Problem -> What is the number of lines in the data that contain "dụng"? Respond with nothing else.

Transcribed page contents

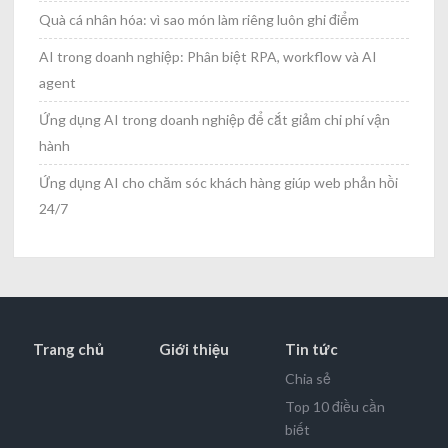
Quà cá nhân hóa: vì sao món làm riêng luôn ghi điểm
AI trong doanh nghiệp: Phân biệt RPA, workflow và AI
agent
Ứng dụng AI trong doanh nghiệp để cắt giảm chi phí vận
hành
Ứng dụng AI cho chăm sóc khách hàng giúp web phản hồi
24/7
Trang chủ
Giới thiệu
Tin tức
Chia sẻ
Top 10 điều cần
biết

Output of the task -> 2